Plus que l’autonomie, c’est l’égalité elle aussi inhérente à la notion de dignité individuelle qui explique qu’octroyer le droit de vote à tout homme indépendamment de sa capacité revient à consacrer sa dignité. La dignité, attribut universel de la personne lié à sa simple qualité de membre de l’humanité, fonctionne comme un « réservoir d’égalité[127] » : elle est le fondement d’une égalisation dans les droits et dans l’honneur qui est le cas échéant attaché à ces droits. Elle est un « marqueur de la personne humaine[128] ». Parce que tous les êtres humains sont « égaux en dignité[129] », parce que toute personne est « membre de la famille humaine[130] », elle a le droit à une existence civique et à la reconnaissance que cette existence confère. Dans son avis de 2017 sur le droit de vote des personnes handicapées, la cncdh insiste à cet égard sur ce que :

l’article L. 5 du code électoral rela[yait] une préoccupation d’ordre institutionnel, sans considération pour l’importance que le droit de vote revêt pour l’individu : en démocratie il est un gage important de dignité […]. L’accès au droit de vote crée un sentiment d’existence civique, et, plus généralement, d’inclusion sociale[131].

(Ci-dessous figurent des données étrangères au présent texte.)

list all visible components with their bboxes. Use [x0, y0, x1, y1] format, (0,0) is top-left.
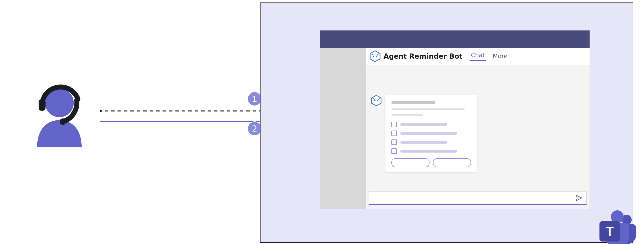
teams-window-panel: Agent Reminder Bot Chat More: [260, 3, 633, 243]
teams-app-window: Agent Reminder Bot Chat More: [320, 31, 590, 209]
card-text-placeholder: [392, 114, 423, 116]
app-hex-icon: [369, 50, 381, 62]
checklist-label-placeholder: [400, 141, 447, 144]
card-text-placeholder: [392, 108, 465, 110]
checkbox-icon[interactable]: [392, 122, 397, 127]
step-number: 1: [252, 94, 257, 104]
title-bar: [320, 31, 590, 48]
checklist-item[interactable]: [392, 122, 471, 127]
headset-user-icon: [32, 76, 86, 147]
svg-text:T: T: [606, 224, 614, 239]
diagram-stage: 1 2: [0, 0, 644, 244]
adaptive-card: [386, 95, 477, 172]
chat-body: [366, 65, 590, 209]
send-icon[interactable]: [576, 194, 582, 201]
svg-point-20: [377, 100, 378, 101]
svg-marker-18: [372, 95, 381, 106]
svg-rect-1: [38, 99, 46, 111]
svg-point-16: [373, 56, 374, 57]
svg-point-17: [376, 56, 377, 57]
card-action-button[interactable]: [433, 158, 471, 167]
tab-more[interactable]: More: [491, 53, 509, 60]
checkbox-icon[interactable]: [392, 148, 397, 154]
step-number: 2: [252, 124, 257, 134]
bot-avatar-icon: [370, 95, 382, 106]
checklist-label-placeholder: [400, 150, 457, 153]
chat-app-title: Agent Reminder Bot: [384, 52, 463, 61]
chat-header: Agent Reminder Bot Chat More: [366, 48, 590, 65]
bot-message: [370, 95, 477, 172]
microsoft-teams-logo-icon: T: [595, 207, 637, 244]
card-action-button[interactable]: [392, 158, 430, 167]
checklist-item[interactable]: [392, 148, 471, 154]
svg-point-19: [374, 100, 376, 101]
tab-chat[interactable]: Chat: [470, 52, 486, 61]
checkbox-icon[interactable]: [392, 131, 397, 136]
checkbox-icon[interactable]: [392, 139, 397, 145]
card-title-placeholder: [392, 101, 435, 104]
checklist-label-placeholder: [400, 123, 447, 126]
checklist-item[interactable]: [392, 139, 471, 145]
checklist-label-placeholder: [400, 132, 457, 135]
card-action-row: [392, 158, 471, 167]
checklist-item[interactable]: [392, 131, 471, 136]
message-composer[interactable]: [369, 191, 586, 205]
sidebar-rail: [320, 48, 366, 209]
svg-marker-15: [370, 51, 380, 62]
svg-point-2: [60, 118, 66, 125]
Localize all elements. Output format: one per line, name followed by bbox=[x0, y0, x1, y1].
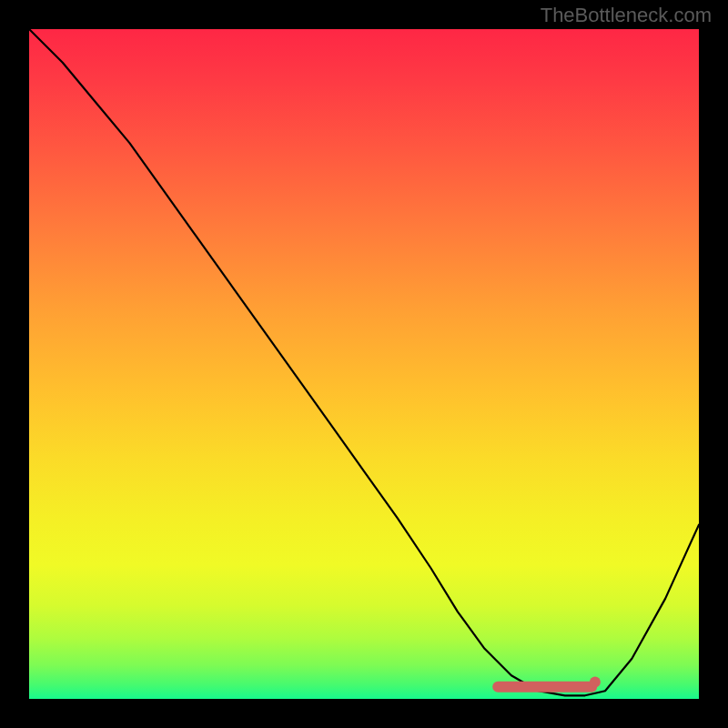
chart-svg bbox=[29, 29, 699, 699]
bottom-marker-dot bbox=[590, 677, 601, 688]
bottleneck-curve bbox=[29, 29, 699, 695]
watermark-text: TheBottleneck.com bbox=[541, 4, 712, 27]
plot-area bbox=[29, 29, 699, 699]
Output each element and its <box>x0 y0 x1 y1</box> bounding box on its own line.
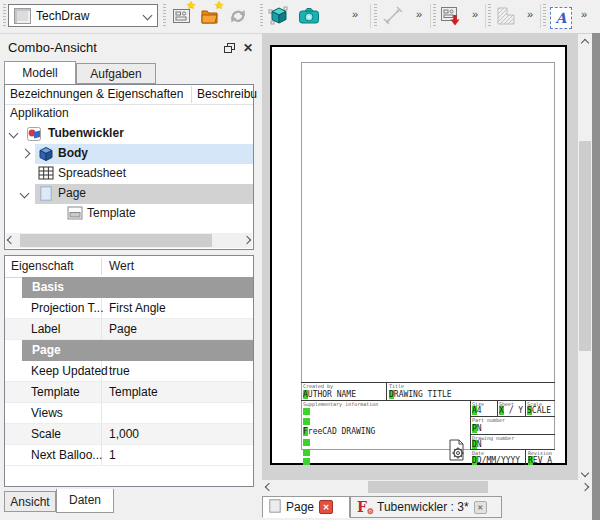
float-panel-icon[interactable] <box>224 43 235 53</box>
scroll-down-icon[interactable] <box>582 470 588 476</box>
column-divider[interactable] <box>101 258 102 275</box>
scroll-left-icon[interactable] <box>8 237 14 243</box>
tab-modell[interactable]: Modell <box>4 61 76 84</box>
property-value[interactable]: true <box>109 364 130 378</box>
toolbar-overflow-button[interactable]: » <box>527 8 532 20</box>
property-row[interactable]: Keep Updated true <box>5 361 253 382</box>
property-value[interactable]: 1,000 <box>109 427 139 441</box>
horizontal-scrollbar[interactable] <box>262 480 592 494</box>
scrollbar-thumb[interactable] <box>579 141 591 351</box>
toolbar-grip[interactable] <box>163 4 166 28</box>
workbench-selector[interactable]: TechDraw <box>8 4 158 27</box>
toolbar-overflow-button[interactable]: » <box>352 8 357 20</box>
template-settings-icon[interactable] <box>447 438 467 465</box>
property-row[interactable]: Views <box>5 403 253 424</box>
expander-down-icon[interactable] <box>9 129 19 139</box>
close-panel-icon[interactable]: ✕ <box>243 41 253 55</box>
supplementary-value[interactable]: FreeCAD DRAWING <box>303 427 375 436</box>
property-value[interactable]: Page <box>109 322 137 336</box>
mdi-tab-document[interactable]: F⚙ Tubenwickler : 3* ✕ <box>350 496 502 518</box>
property-row[interactable]: Label Page <box>5 319 253 340</box>
group-label: Basis <box>32 280 64 294</box>
tb-line <box>525 449 526 465</box>
expander-down-icon[interactable] <box>20 189 30 199</box>
tree-horizontal-scrollbar[interactable] <box>6 233 252 248</box>
page-icon <box>269 499 281 516</box>
tree-item-document[interactable]: Tubenwickler <box>5 124 253 144</box>
property-row[interactable]: Scale 1,000 <box>5 424 253 445</box>
toolbar-grip[interactable] <box>374 4 377 28</box>
editable-field-marker[interactable] <box>303 418 310 425</box>
dimension-icon <box>382 5 404 27</box>
tree-header-description: Beschreibu <box>197 87 257 101</box>
combo-view-titlebar[interactable]: Combo-Ansicht ✕ <box>0 38 258 58</box>
property-row[interactable]: Next Balloo... 1 <box>5 445 253 466</box>
toolbar-overflow-button[interactable]: » <box>416 8 421 20</box>
scroll-up-icon[interactable] <box>582 40 588 46</box>
drawing-view-area[interactable]: Created by AUTHOR NAME Title DRAWING TIT… <box>262 33 592 520</box>
property-group-page[interactable]: Page <box>5 340 253 361</box>
date-value[interactable]: DD/MM/YYYY <box>472 456 520 465</box>
tab-daten[interactable]: Daten <box>56 489 114 513</box>
toolbar-grip[interactable] <box>543 4 546 28</box>
insert-active-view-button[interactable] <box>296 3 322 29</box>
part-number-label: Part number <box>472 417 505 423</box>
created-by-value[interactable]: AUTHOR NAME <box>303 390 356 399</box>
mdi-tab-page[interactable]: Page ✕ <box>262 496 350 518</box>
export-page-button[interactable] <box>438 3 464 29</box>
close-tab-icon[interactable]: ✕ <box>319 500 333 514</box>
property-row[interactable]: Template Template <box>5 382 253 403</box>
tree-item-template[interactable]: Template <box>5 204 253 224</box>
tree-header[interactable]: Bezeichnungen & Eigenschaften Beschreibu <box>5 85 253 105</box>
tree-item-body[interactable]: Body <box>5 144 253 164</box>
toolbar-grip[interactable] <box>260 4 263 28</box>
tree-item-page[interactable]: Page <box>5 184 253 204</box>
redraw-page-button[interactable] <box>225 3 251 29</box>
size-value[interactable]: A4 <box>472 406 482 415</box>
sheet-value[interactable]: X / Y <box>499 406 523 415</box>
annotation-button[interactable]: A <box>548 3 574 29</box>
scale-value[interactable]: SCALE <box>527 406 551 415</box>
drawing-number-value[interactable]: DN <box>472 440 482 449</box>
toolbar-grip[interactable] <box>488 4 491 28</box>
property-value[interactable]: First Angle <box>109 301 166 315</box>
toolbar-grip[interactable] <box>3 4 6 28</box>
close-tab-icon[interactable]: ✕ <box>474 501 487 514</box>
editable-field-marker[interactable] <box>303 439 310 446</box>
tab-ansicht[interactable]: Ansicht <box>4 491 56 512</box>
property-group-basis[interactable]: Basis <box>5 277 253 298</box>
tab-ansicht-label: Ansicht <box>10 495 49 509</box>
insert-page-template-button[interactable]: ★ <box>197 3 223 29</box>
drawing-page[interactable]: Created by AUTHOR NAME Title DRAWING TIT… <box>270 45 567 465</box>
scrollbar-thumb[interactable] <box>368 481 488 493</box>
tree-item-spreadsheet[interactable]: Spreadsheet <box>5 164 253 184</box>
expander-right-icon[interactable] <box>21 149 31 159</box>
editable-field-marker[interactable] <box>303 458 310 465</box>
insert-default-page-button[interactable]: ★ <box>169 3 195 29</box>
part-number-value[interactable]: PN <box>472 424 482 433</box>
property-row[interactable]: Projection T... First Angle <box>5 298 253 319</box>
column-divider[interactable] <box>191 86 192 103</box>
property-header[interactable]: Eigenschaft Wert <box>5 256 253 278</box>
scroll-right-icon[interactable] <box>582 484 588 490</box>
editable-field-marker[interactable] <box>303 449 310 456</box>
property-value[interactable]: 1 <box>109 448 116 462</box>
tree-item-application[interactable]: Applikation <box>5 104 253 124</box>
hatch-button[interactable] <box>493 3 519 29</box>
toolbar-grip[interactable] <box>433 4 436 28</box>
scroll-right-icon[interactable] <box>244 237 250 243</box>
toolbar-overflow-button[interactable]: » <box>581 8 586 20</box>
dimension-button[interactable] <box>380 3 406 29</box>
vertical-scrollbar[interactable] <box>578 34 592 480</box>
tab-aufgaben[interactable]: Aufgaben <box>76 63 156 84</box>
property-value[interactable]: Template <box>109 385 158 399</box>
scrollbar-thumb[interactable] <box>20 234 212 247</box>
editable-field-marker[interactable] <box>303 408 310 415</box>
toolbar-overflow-button[interactable]: » <box>472 8 477 20</box>
property-name: Template <box>31 385 80 399</box>
title-value[interactable]: DRAWING TITLE <box>389 390 452 399</box>
insert-view-button[interactable] <box>266 3 292 29</box>
scroll-left-icon[interactable] <box>266 484 272 490</box>
revision-value[interactable]: REV A <box>528 456 552 465</box>
property-name: Next Balloo... <box>31 448 102 462</box>
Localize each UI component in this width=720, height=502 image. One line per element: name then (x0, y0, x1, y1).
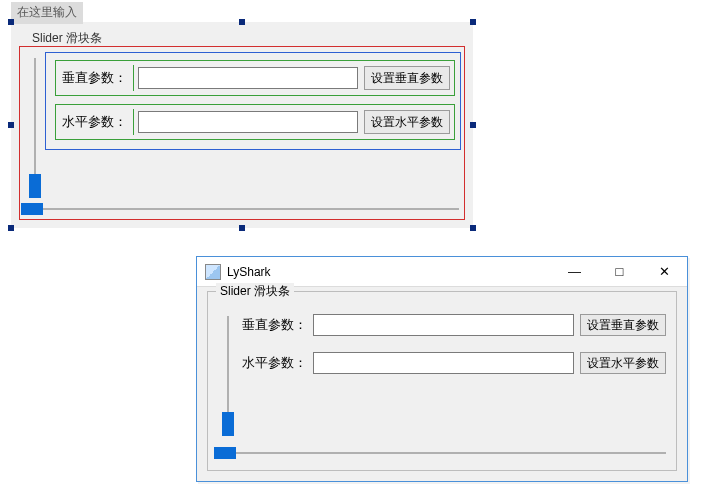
resize-handle[interactable] (8, 19, 14, 25)
window-title: LyShark (227, 265, 271, 279)
slider-groove (21, 208, 459, 210)
runtime-horizontal-slider[interactable] (214, 446, 666, 460)
input-horizontal-param[interactable] (313, 352, 574, 374)
resize-handle[interactable] (470, 19, 476, 25)
button-set-vertical[interactable]: 设置垂直参数 (580, 314, 666, 336)
resize-handle[interactable] (470, 225, 476, 231)
slider-thumb[interactable] (222, 412, 234, 436)
client-area: Slider 滑块条 垂直参数： 设置垂直参数 水平参数： 设置水平参数 (197, 287, 687, 481)
runtime-vertical-slider[interactable] (220, 316, 236, 436)
designer-group-title: Slider 滑块条 (29, 30, 105, 47)
button-set-horizontal[interactable]: 设置水平参数 (364, 110, 450, 134)
designer-placeholder[interactable]: 在这里输入 (11, 2, 83, 24)
button-set-horizontal[interactable]: 设置水平参数 (580, 352, 666, 374)
designer-horizontal-slider[interactable] (21, 202, 459, 216)
slider-thumb[interactable] (214, 447, 236, 459)
label-horizontal-param: 水平参数： (242, 354, 307, 372)
input-vertical-param[interactable] (313, 314, 574, 336)
app-icon (205, 264, 221, 280)
designer-vertical-slider[interactable] (27, 58, 43, 198)
minimize-button[interactable]: — (552, 257, 597, 286)
slider-thumb[interactable] (21, 203, 43, 215)
slider-thumb[interactable] (29, 174, 41, 198)
runtime-row-horizontal: 水平参数： 设置水平参数 (242, 352, 666, 374)
resize-handle[interactable] (239, 225, 245, 231)
maximize-button[interactable]: □ (597, 257, 642, 286)
slider-groupbox: Slider 滑块条 垂直参数： 设置垂直参数 水平参数： 设置水平参数 (207, 291, 677, 471)
label-vertical-param: 垂直参数： (60, 65, 134, 91)
label-vertical-param: 垂直参数： (242, 316, 307, 334)
resize-handle[interactable] (470, 122, 476, 128)
close-button[interactable]: ✕ (642, 257, 687, 286)
runtime-window: LyShark — □ ✕ Slider 滑块条 垂直参数： 设置垂直参数 水平… (196, 256, 688, 482)
resize-handle[interactable] (8, 122, 14, 128)
runtime-form-rows: 垂直参数： 设置垂直参数 水平参数： 设置水平参数 (242, 314, 666, 390)
designer-form-rows: 垂直参数： 设置垂直参数 水平参数： 设置水平参数 (55, 60, 455, 148)
button-set-vertical[interactable]: 设置垂直参数 (364, 66, 450, 90)
input-vertical-param[interactable] (138, 67, 358, 89)
designer-row-vertical: 垂直参数： 设置垂直参数 (55, 60, 455, 96)
label-horizontal-param: 水平参数： (60, 109, 134, 135)
window-buttons: — □ ✕ (552, 257, 687, 286)
designer-area: 在这里输入 Slider 滑块条 垂直参数： 设置垂直参数 水平参数： 设置水平… (8, 2, 478, 234)
runtime-row-vertical: 垂直参数： 设置垂直参数 (242, 314, 666, 336)
resize-handle[interactable] (239, 19, 245, 25)
resize-handle[interactable] (8, 225, 14, 231)
groupbox-title: Slider 滑块条 (216, 283, 294, 300)
slider-groove (214, 452, 666, 454)
designer-row-horizontal: 水平参数： 设置水平参数 (55, 104, 455, 140)
designer-canvas[interactable]: Slider 滑块条 垂直参数： 设置垂直参数 水平参数： 设置水平参数 (11, 22, 473, 228)
input-horizontal-param[interactable] (138, 111, 358, 133)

Judith Shklar a observé dans ses Tanner Lectures sur la citoyenneté que « le droit de vote a toujours été assimilé à un certificat de pleine appartenance à la société et qu’il n’[a] de valeur que dans la mesure où il conf[ère] un minimum de dignité sociale[132] ». Cela était vrai à Athènes, où la citoyenneté n’était accordée qu’à une communauté restreinte de la population. Cela l’est resté nonobstant la démocratisation issue de la Révolution et l’universalisation du suffrage masculin en 1848[133]. Le droit de vote n’est plus la marque de l’appartenance à une classe. Il reste l’indice d’un rang élevé, celui d’une « “commune humanité” avec tous ceux et toutes celles qui sont inclus dans la citoyenneté[134] ». La privation du droit de vote est de ce point de vue vécue comme « stigmatisante[135] ».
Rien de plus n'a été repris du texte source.